Extracted data entries:
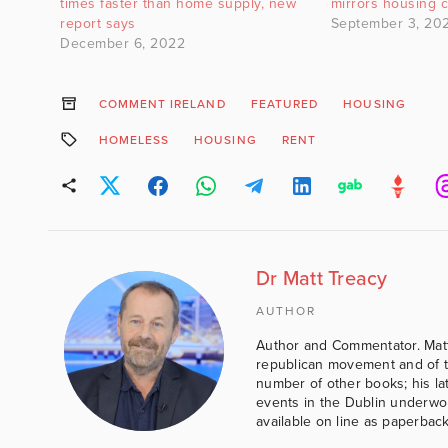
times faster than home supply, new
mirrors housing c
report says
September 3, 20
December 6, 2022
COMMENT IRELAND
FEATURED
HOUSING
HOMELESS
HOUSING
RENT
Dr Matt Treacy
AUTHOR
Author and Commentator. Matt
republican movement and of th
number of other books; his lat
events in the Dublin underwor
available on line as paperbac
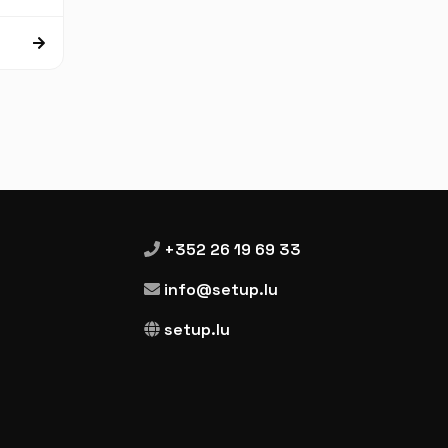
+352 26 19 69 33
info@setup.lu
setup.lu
...
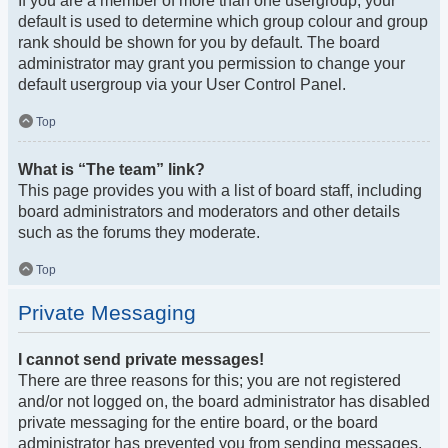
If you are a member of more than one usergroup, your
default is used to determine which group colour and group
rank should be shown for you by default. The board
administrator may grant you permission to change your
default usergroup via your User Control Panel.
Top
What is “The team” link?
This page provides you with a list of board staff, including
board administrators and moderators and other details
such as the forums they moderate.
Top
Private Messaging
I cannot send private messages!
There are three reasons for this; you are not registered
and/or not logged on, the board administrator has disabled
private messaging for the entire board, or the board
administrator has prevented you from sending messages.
--
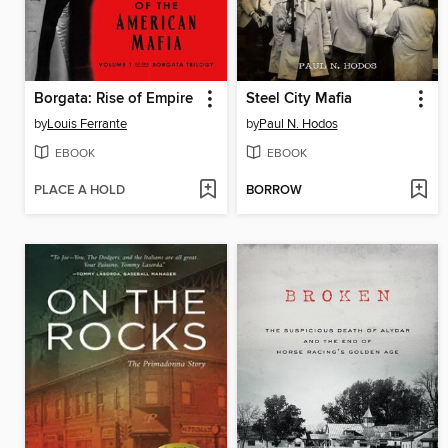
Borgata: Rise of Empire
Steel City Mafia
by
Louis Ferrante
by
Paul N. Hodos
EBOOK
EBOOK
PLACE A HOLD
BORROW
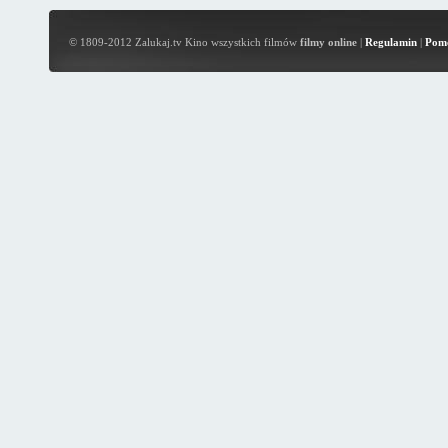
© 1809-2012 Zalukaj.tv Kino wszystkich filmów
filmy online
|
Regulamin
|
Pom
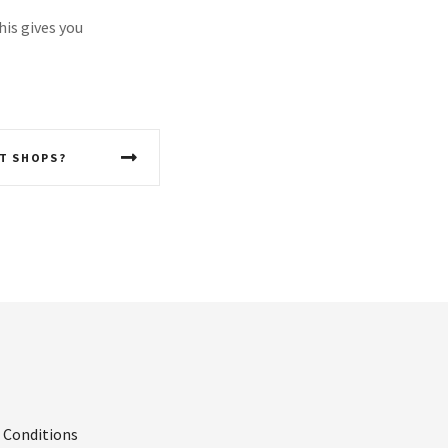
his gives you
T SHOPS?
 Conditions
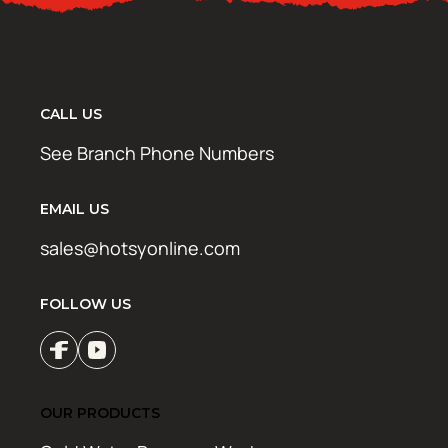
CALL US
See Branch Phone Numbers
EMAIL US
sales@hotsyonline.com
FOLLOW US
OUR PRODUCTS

What is needed
Would you copy every line of the entries in which "other" appears?

Output for this exercise
number of other books; his lat
board administrators and moderators and other details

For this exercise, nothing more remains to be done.